MMIWG inquiry issues progress report, calls for police task force
“It’s vital for their healing that they do find out”

Marion Buller, chief commissioner of the National Inquiry in Missing and Murdered Indigenous Women, and commissioner Brian Eyolfson at a press conference held in Ottawa Nov. 1 to announce the release of the commissioner’s interim report, broadcast live on its Facebook page.
The National Inquiry into Missing and Murdered Women and Girls released its interim report in Ottawa Nov. 1, which, among other recommendations, called on the Trudeau government to help create a national police task force to reopen or review cases.
Rather than make proposals based on the testimony it has gathered so far, the commission used the report to ask the federal government for more time and more collaboration to support its two-year mandate.
“With [this] interim report, we are able to reflect on what we have learned after months of research and the living experience of establishing an inquiry of this magnitude,” said Marion Buller, the inquiry’s chief commissioner.
“Our women, girls and two-spirited people and their families continue to suffer from violence today and we know that they are re-traumatized as they tell their stories to us. That is why this interim report calls for the immediate increased support both financially and for counselling services for families and survivors.”
Now a year into its two-year mandate, the commission is examining and reporting on the systemic causes of all forms of violence against Indigenous women and girls in Canada by looking at patterns and underlying factors.
As it stands, the inquiry doesn’t have the mandate to investigate or re-open cases; it could only refer newly gathered evidence back to police forces.
So the commissioners want Ottawa to collaborate with the provinces and territories to create a national police task force, to which the inquiry could refer files when new information is revealed over the course of its work.
The task force would have the ability to review cold cases, if the federal government agrees to it, Buller said.
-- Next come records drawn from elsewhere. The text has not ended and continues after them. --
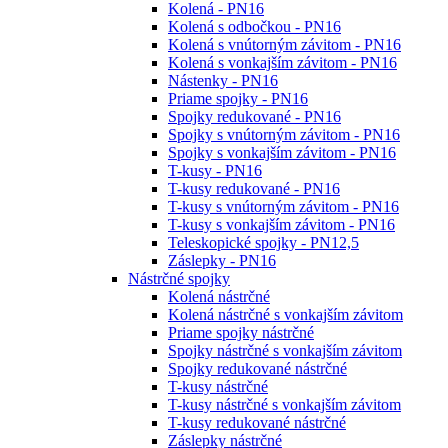
Kolená - PN16
Kolená s odbočkou - PN16
Kolená s vnútorným závitom - PN16
Kolená s vonkajším závitom - PN16
Nástenky - PN16
Priame spojky - PN16
Spojky redukované - PN16
Spojky s vnútorným závitom - PN16
Spojky s vonkajším závitom - PN16
T-kusy - PN16
T-kusy redukované - PN16
T-kusy s vnútorným závitom - PN16
T-kusy s vonkajším závitom - PN16
Teleskopické spojky - PN12,5
Záslepky - PN16
Nástrčné spojky
Kolená nástrčné
Kolená nástrčné s vonkajším závitom
Priame spojky nástrčné
Spojky nástrčné s vonkajším závitom
Spojky redukované nástrčné
T-kusy nástrčné
T-kusy nástrčné s vonkajším závitom
T-kusy redukované nástrčné
Záslepky nástrčné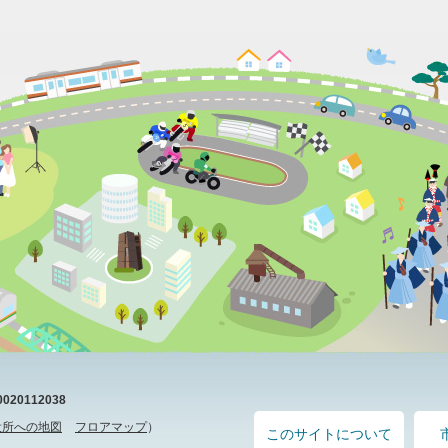
20112038
役所への地図
フロアマップ
）
このサイトについて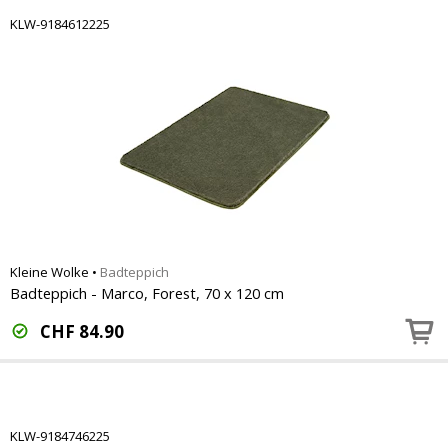
KLW-9184612225
Kleine Wolke
•
Badteppich
Badteppich - Marco, Forest, 70 x 120 cm
CHF
84.90
KLW-9184746225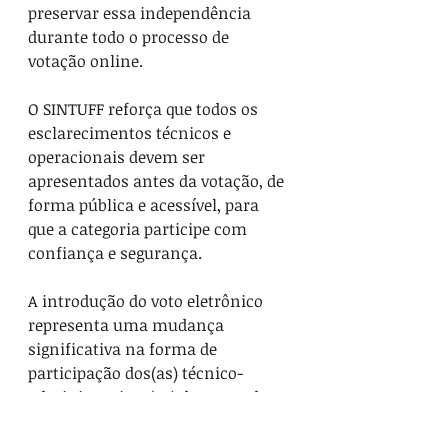
preservar essa independência 
durante todo o processo de 
votação online.
O SINTUFF reforça que todos os 
esclarecimentos técnicos e 
operacionais devem ser 
apresentados antes da votação, de 
forma pública e acessível, para 
que a categoria participe com 
confiança e segurança.
A introdução do voto eletrônico 
representa uma mudança 
significativa na forma de 
participação dos(as) técnico-
administrativos(as) da UFF. Cabe 
agora à Comissão Eleitoral 
garantir que a tecnologia adotada 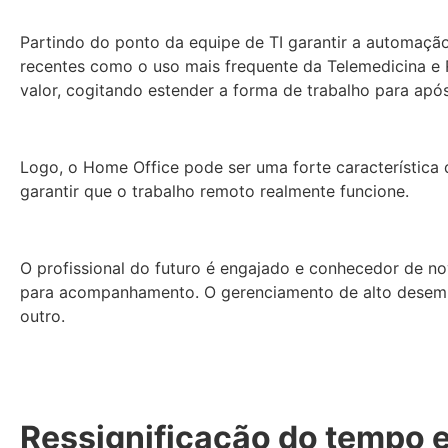
Partindo do ponto da equipe de TI garantir a automaç
recentes como o uso mais frequente da Telemedicina e R
valor, cogitando estender a forma de trabalho para apó
Logo, o Home Office pode ser uma forte característica
garantir que o trabalho remoto realmente funcione.
O profissional do futuro é engajado e conhecedor de no
para acompanhamento. O gerenciamento de alto desemp
outro.
Ressignificação do tempo 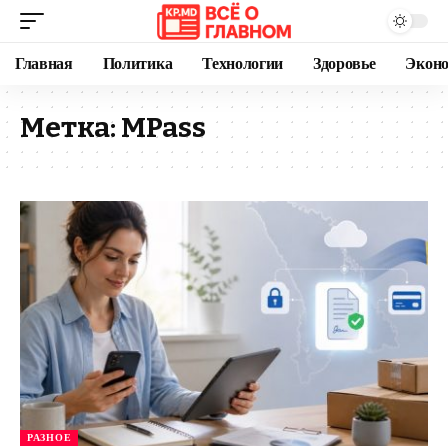
Главная
Политика
Технологии
Здоровье
Экон
Метка:
MPass
РАЗНОЕ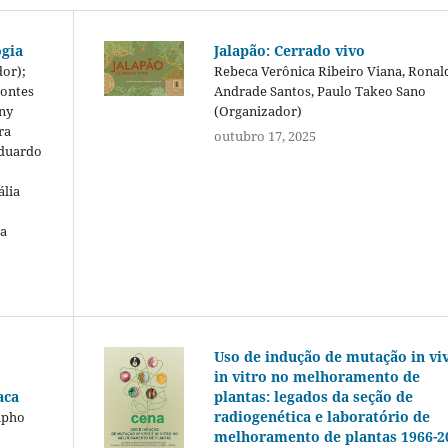
ogia
Jalapão: Cerrado vivo
or);
Rebeca Verônica Ribeiro Viana, Ronal
Pontes
Andrade Santos, Paulo Takeo Sano
nny
(Organizador)
ra
outubro 17, 2025
Eduardo
ália
ia
Uso de indução de mutação in vi
in vitro no melhoramento de
plantas: legados da seção de
aca
radiogenética e laboratório de
lpho
melhoramento de plantas 1966-2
Buller told a Nov. 1 news conference that many survivors and their families are desperate to understand what happened to their loved ones and why investigations couldn’t provide those answers.
“It’s vital for their healing that they do find out,” she said Nov. 1.
The 118-page report, titled Our Women and Girls are Sacred, also called for:
• a commemoration fund in collaboration with families, survivors and Indigenous organizations to support events and initiatives to honour missing and murdered Indigenous women and girls and LGBTQ2S people
• additional funding to Health Canada’s Resolution Health Support Program to expand its services to meet the increased demand that flows from the inquiry’s work
• contact information from the federal government for participants from the pre-inquiry process, or to have the federal government reach out to those participants to encourage them to take part in the inquiry
• alternatives for some government administrative and procedural rules that commissioners say have slowed the inquiry’s work to date
Commissioners have alluded to, but have not officially asked for, an extension to their two-year mandate, which would end in late 2018.
The national inquiry said to date that more than 900 survivors have stepped forward to share their stories. Commissioners have only just began hosting community hearings this fall, though they’ve gathered 269 testimonies over three hearings.
The inquiry is scheduled to hold six more hearings before the end of the year, including one in Rankin Inlet on Dec. 11.